Required work: Start at the line containing "คณะจังหวัดขอนแก่น" and transcribe every line exactly through the end of the records below, and only those lines.

(Records contained in a dataset)
******

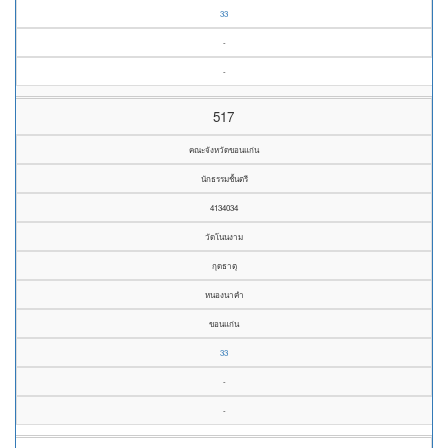
33
-
-
517
คณะจังหวัดขอนแก่น
นักธรรมชั้นตรี
4134034
วัดโนนงาม
กุดธาตุ
หนองนาคำ
ขอนแก่น
33
-
-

******

Solution to this exercise:
คณะจังหวัดขอนแก่น
นักธรรมชั้นตรี
4134034
วัดโนนงาม
กุดธาตุ
หนองนาคำ
ขอนแก่น
33
-
-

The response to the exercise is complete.